I am assuming that the underlying probability filtered space is $([0,1],\{\mathscr{F}_n:n\in\mathbb{Z}_+\},\lambda)$, where $\lambda$ is Lebesgue measure. To check that $(X_n,\mathscr{F}_n)$ is indeed a Martingale, it is enough to see whether for $I_{n,k}:=\Big(\frac{k}{2^n},\frac{k+1}{2^n}\Big]=I_{n+1,2k}\cup I_{n+1,2k+1}$ you have that $\mathbb{E}[X_{n+1};I_{n,k}]=\mathbb{E}[X_n;I_{n,k}]$.

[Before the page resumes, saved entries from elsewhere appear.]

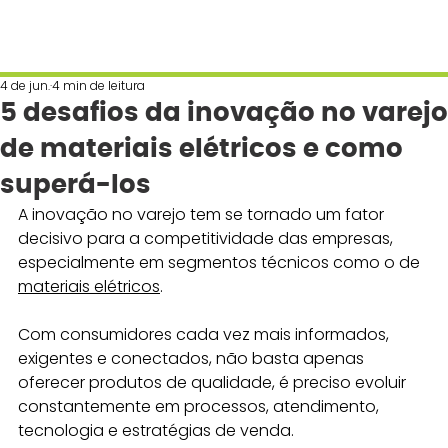
4 de jun.
4 min de leitura
5 desafios da inovação no varejo
de materiais elétricos e como
superá-los
A inovação no varejo tem se tornado um fator 
decisivo para a competitividade das empresas, 
especialmente em segmentos técnicos como o de 
materiais elétricos
. 
Com consumidores cada vez mais informados, 
exigentes e conectados, não basta apenas 
oferecer produtos de qualidade, é preciso evoluir 
constantemente em processos, atendimento, 
tecnologia e estratégias de venda.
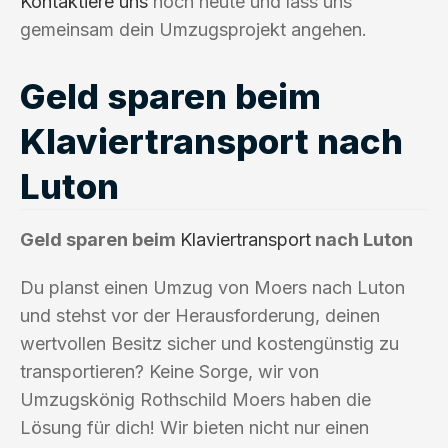
Kontaktiere uns
noch heute und lass uns
gemeinsam dein Umzugsprojekt angehen.
Geld sparen beim
Klaviertransport nach
Luton
Geld sparen beim
Klaviertransport
nach Luton
Du planst einen Umzug von Moers nach Luton
und stehst vor der Herausforderung, deinen
wertvollen Besitz sicher und kostengünstig zu
transportieren? Keine Sorge, wir von
Umzugskönig Rothschild Moers haben die
Lösung für dich! Wir bieten nicht nur einen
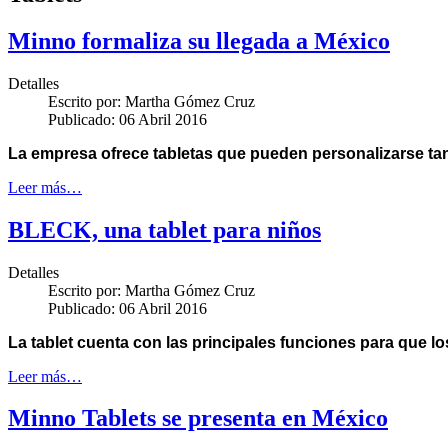
Minno formaliza su llegada a México
Detalles
Escrito por:
Martha Gómez Cruz
Publicado: 06 Abril 2016
La empresa ofrece tabletas que pueden personalizarse tan
Leer más…
BLECK, una tablet para niños
Detalles
Escrito por:
Martha Gómez Cruz
Publicado: 06 Abril 2016
La tablet cuenta con las principales funciones para que lo
Leer más…
Minno Tablets se presenta en México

\begin{aligned} \int_{I_{n,k}}X_{n+1}(t)\,dt &= \int_{I_{n+1,2k}}X_{n+1}(t)\,dt + \int_{I_{n+1,2k+1}}X_{n+1}(t)\,dt\\ &=\Big(f\big(\frac{2k+1}{2^{n+1}}\big)-f\big(\frac{2k}{2^{n+1}}\big)\Big)\frac{1}{2^{n+1}} + \Big(f\big(\frac{2k+2}{2^{n+1}}\big)-f\big(\frac{2k+1}{2^{n+1}}\big)\Big)\frac{1}{2^{n+1}}\\ &=\Big(f\big(\frac{2k+2}{2^{n+1}}\big)-f\big(\frac{2k}{2^{n+1}}\big)\Big)\frac{1}{2^{n+1}}\\ &=\Big(f\big(\frac{k+1}{2^n}\big)-f\big(\frac{k}{2^n}\big)\Big)\frac{1}{2^{n+1}}\\ &=\frac{1}{2}\int_{I_{n,k}}X_n(t)\,dt \end{aligned}
Unless I am missing something, it does not seem that we have a martingale. $Y_n=2^nX_n$ on the other hand does seem to be a Martingale.